True Love Really Doesn’t Exist: Superman And Kaley Cuoco Broke Up After Two Weeks
The “Kaley Cuoco Starbucks For Two” Watch ended before it even began. Who’s Starbucks will she carry now?!!!!
E! News says that Kaley Cuoco and Henry Cavill’s totally natural and not-at-all staged hand-holding photo-ops are done. It’s always a sad day in Hollywood when two publicists can’t make the details of a contract work. Shit, they didn’t even have a short-term contract. Their relationship (or whatever you want to call it) was a test drive. The milk they bought during their staged grocery store photo-op lasted longer than their entire relationship did. E! says that even though you could count the dates they went on together on two fingers, they will stay friends (HA!) and Kaley is going to shellac the hand that touched Superman’s hand.

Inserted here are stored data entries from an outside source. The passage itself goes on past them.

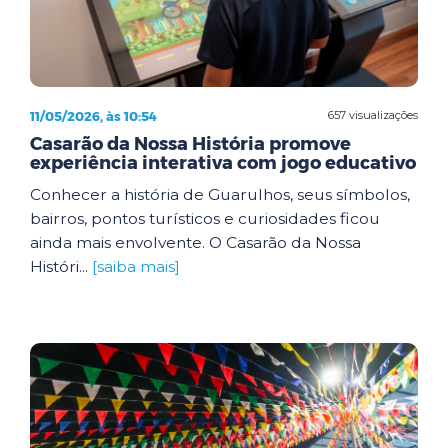
11/05/2026, às 10:54
657 visualizações
Casarão da Nossa História promove
experiência interativa com jogo educativo
Conhecer a história de Guarulhos, seus símbolos,
bairros, pontos turísticos e curiosidades ficou
ainda mais envolvente. O Casarão da Nossa
Históri...
[saiba mais]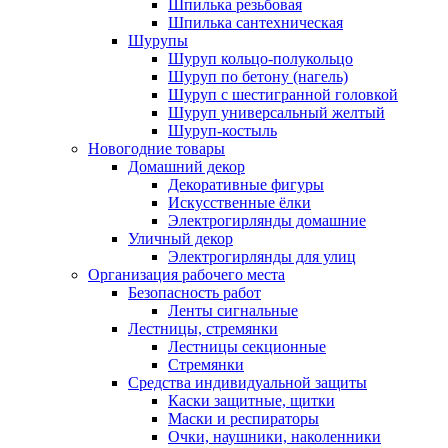
Шпилька резьбовая
Шпилька сантехническая
Шурупы
Шуруп кольцо-полукольцо
Шуруп по бетону (нагель)
Шуруп с шестигранной головкой
Шуруп универсальный желтый
Шуруп-костыль
Новогодние товары
Домашний декор
Декоративные фигуры
Искусственные ёлки
Электрогирлянды домашние
Уличный декор
Электрогирлянды для улиц
Организация рабочего места
Безопасность работ
Ленты сигнальные
Лестницы, стремянки
Лестницы секционные
Стремянки
Средства индивидуальной защиты
Каски защитные, щитки
Маски и респираторы
Очки, наушники, наколенники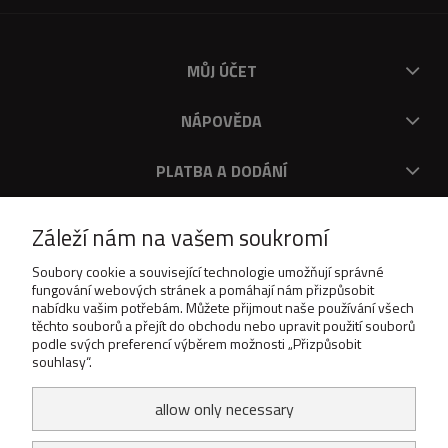
MŮJ ÚČET
NÁPOVĚDA
PLATBA A DODÁNÍ
O V
Záleží nám na vašem soukromí
DOWNLOAD
Soubory cookie a související technologie umožňují správné
fungování webových stránek a pomáhají nám přizpůsobit
nabídku vašim potřebám. Můžete přijmout naše používání všech
těchto souborů a přejít do obchodu nebo upravit použití souborů
podle svých preferencí výběrem možnosti „Přizpůsobit
souhlasy“.
allow only necessary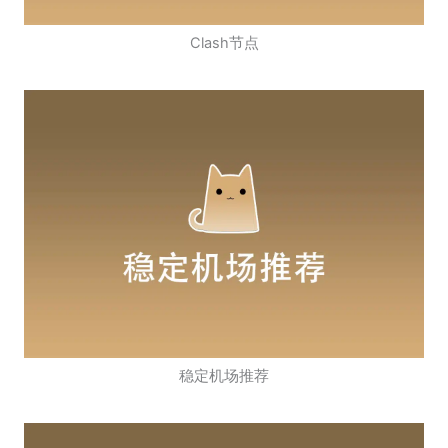
Clash节点
稳定机场推荐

Oh well, I was kind of hoping that Kaley and Henry would go on a couple more staged dates, get engaged in front of the paps and marry in front of the paps so the heads of his fangirls would explode, but I guess that’s not going to happen. Kaley and Henry can learn something from this. What did all of our moms say? You can fuck right away, but you should wait until at least the third date before you call the paparazzi. At least Kaley got some Superman peen out of it. I think.